Be in attendance Thursday night to show your support for our beach access if there is any way you can be there.

Walt


----------



## Dr. Bubba (Nov 9, 1999)

Hey Walt, thanks for shaking the cobwebs here. There's a lot of folks on this board that either don't care, or have given up on the whole Hatteras thing.

I sorta understand that sentiment in terms of how this has all dragged on and been such a source of frustration for many who utilize our nearby NC beach access priviledges. Something once commonplace has become very complicated.

Look folks, this really is your chance to be heard where "they" are required to listen.
Whether you speak or not (although you should say something), being there contributes to everyone's sense of power.

Fill the house!!!


----------



## Surfishn' Dave (Nov 16, 2005)

Glad to hear this. I will make arrangements to be there for this and look forward to seeing others there as well.


----------



## LarryB (Apr 29, 2002)

Thanks WaltD,

It would also be helpful if an address could be post so that those who may not be ablel to attend may contribute financially to the work that's being done. Who should checks for contributions be made out to?

All the best,

LarryB


----------



## WALT D. (Dec 18, 2003)

Larry,

Please follow the link, I'm sure any help will be greatly appreciated

http://www.preservebeachaccess.org/


----------



## WALT D. (Dec 18, 2003)

Looks like I'm going to be hung up at work; I don't know if I'll make it or not at this point. I hope that anyone able to attend will be there.


----------



## Advisor (Jan 12, 2003)

*Remove Stickey*

I sincerely hope the meeting went well and that our beach access is granted. The stickey is outdated so it's time to remove it.


----------



## Dr. Bubba (Nov 9, 1999)

Advisor said:


> I sincerely hope the meeting went well and that our beach access is granted. The stickey is outdated so it's time to remove it.

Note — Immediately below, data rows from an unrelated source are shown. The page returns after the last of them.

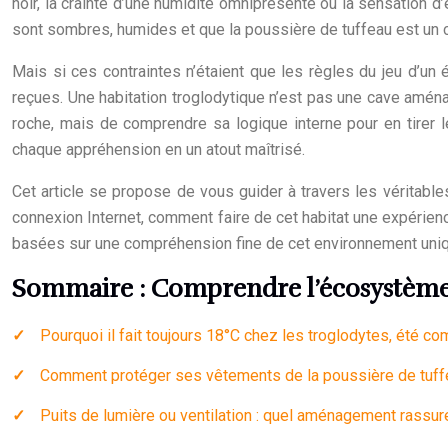
noir, la crainte d’une humidité omniprésente ou la sensation
sont sombres, humides et que la poussière de tuffeau est un 
Mais si ces contraintes n’étaient que les règles du jeu d’un
reçues. Une habitation troglodytique n’est pas une cave aménag
roche, mais de comprendre sa logique interne pour en tirer le
chaque appréhension en un atout maîtrisé.
Cet article se propose de vous guider à travers les véritables
connexion Internet, comment faire de cet habitat une expérienc
basées sur une compréhension fine de cet environnement uniq
Sommaire : Comprendre l’écosystème d
Pourquoi il fait toujours 18°C chez les troglodytes, été c
Comment protéger ses vêtements de la poussière de tuff
Puits de lumière ou ventilation : quel aménagement rassur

Thanks for your thread management advice. 

Please stop hoping and start doing. The comment period is open until May 11.

Please go here, consider the advice, and make a comment, in the appropriate manner described, on YOUR opinions of the DEIS. 

http://www.obpa-nc.org/position/assessment.pdf

Or go silent, it's up to you.


----------



## Dr. Bubba (Nov 9, 1999)

Oh, forgot to mention. The comment period ends this coming Tuesday May 11 at midnight.

Slide number 27 in the link I posted above provides information on how to provide written comment. Those ways described are the only ways to officially comment. This is very important if you have opinions and/or suggestions for the DEIS. If you've commented already, and would like to add anything, that is perfectly acceptable too.

Time is running out, comment early and often!


----------



## Dr. Bubba (Nov 9, 1999)

Today's the day, get em in before midnite.

Here's mine:

I am opposed to all of the alternatives presented in the DEIS because they are all flawed in the fact they diminish the existing visitor experience and do not recognizing the socioeconomic and cultural resource impacts.

None of the alternatives recognize the 12 or so miles of pedestrian only beaches contained within Pea Island National Wildlife Refuge. Yes, it is managed by the USFWS, but it is still contained within CAHA. This is a serious flaw.

Alternative A would require less restrictive wildlife closures, opening of interdunal roads, and free (or minimal cost) education and permits for ORV users in order for it to be acceptable.

Alternative B should be completely removed from consideration in this document. A court ordered consent decree, with arbitrary and capricious rules, that were not vetted properly in the NEPA process do not belong in this document as a viable alternative. Unprecedented wildlife closures, no pass through corridors, closures disturbance penalties, and unsubstantiated night time driving restrictions are all new rules brought on by the consent decree. How do non-NEPA vetted rules now become part of every alternative (except alt A), including the preferred alternative?

In the effort to manage wildlife at CAHA, pedestrian and ORV usage is being unfairly portrayed as a significant factor affecting nesting success of birds, even birds not even listed on the U.S. Endangered Species List. The proposed buffers for nesting birds are not based in peer reviewed science, and are not standards used anywhere else on NPS managed lands. In essence the public is being penalized where predation and storms are the true factors to lack of nesting success.

This penalization diminishes the existing visitor experience. Species on North Carolina’s list of concern certainly shouldn’t trigger closures like those species listed on the U.S. Endangered Species List. In addition, buffers for those species on the U.S. Endangered Species List are excessive, not based on peer reviewed science, and serve only to penalize the visiting public.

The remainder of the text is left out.